● **Task brief**:
In the records below, find the line containing "Thông tin sản phẩm". Restate it and all the lines after it exactly, and omit the rest.

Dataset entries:
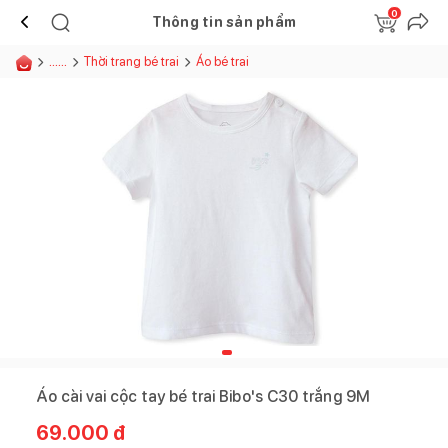
0
Thông tin sản phẩm
......
Thời trang bé trai
Áo bé trai
Áo cài vai cộc tay bé trai Bibo's C30 trắng 9M
69.000
đ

● **Answer space**:
Thông tin sản phẩm
......
Thời trang bé trai
Áo bé trai
Áo cài vai cộc tay bé trai Bibo's C30 trắng 9M
69.000
đ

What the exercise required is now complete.